I'm basically looking for a way to do a variation of this Ruby script in R.
I have an arbitrary list of numbers (steps of a moderator for a regression plot in this case) which have unequal distances from each other, and I'd like to round values which are within a range around these numbers to the nearest number in the list.
The ranges don't overlap.
arbitrary.numbers <- c(4,10,15) / 10
numbers <- c(16:1 / 10, 0.39, 1.45)
range <- 0.1
Expected output:
numbers
## 1.6 1.5 1.4 1.3 1.2 1.1 1.0 0.9 0.8 0.7 0.6 0.5 0.4 0.3 0.2 0.1 0.39 1.45
round_to_nearest_neighbour_in_range(numbers,arbitrary.numbers,range)

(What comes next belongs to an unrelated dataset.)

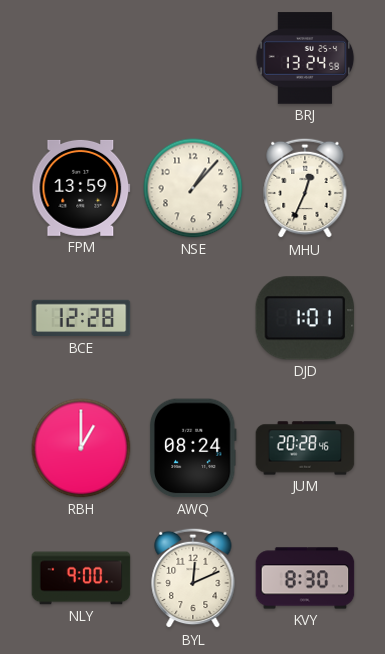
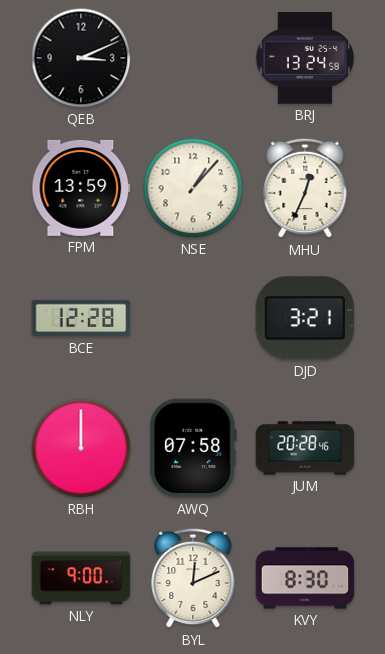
QEB: none -> 3:11
DJD: 1:01 -> 3:21
RBH: 1:00 -> 12:00
AWQ: 08:24 -> 07:58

## 1.5 1.5 1.5 1.3 1.2 1.0 1.0 1.0 0.8 0.7 0.6 0.4 0.4 0.4 0.2 0.1 0.4 1.5
I've got a little helper function that might do for my specific problem, but it's not very flexible and it contains a loop. I can post it here, but I think a real solution would look completely different.
> numbers = rep(numbers,length.out = 1000000)
> system.time({ mvg.round(numbers,arbitrary.numbers,range) })[3]
elapsed
0.067
> system.time({ rinker.loop.round(numbers,arbitrary.numbers,range) })[3]
elapsed
0.289
> system.time({ rinker.round(numbers,arbitrary.numbers,range) })[3]
elapsed
1.403
> system.time({ nograpes.round(numbers,arbitrary.numbers,range) })[3]
elapsed
1.971
> system.time({ january.round(numbers,arbitrary.numbers,range) })[3]
elapsed
16.12
> system.time({ shariff.round(numbers,arbitrary.numbers,range) })[3]
elapsed
15.833
> system.time({ mplourde.round(numbers,arbitrary.numbers,range) })[3]
elapsed
9.613
> system.time({ kohske.round(numbers,arbitrary.numbers,range) })[3]
elapsed
26.274
MvG's function is the fastest, about 5 times faster than Tyler Rinker's second function.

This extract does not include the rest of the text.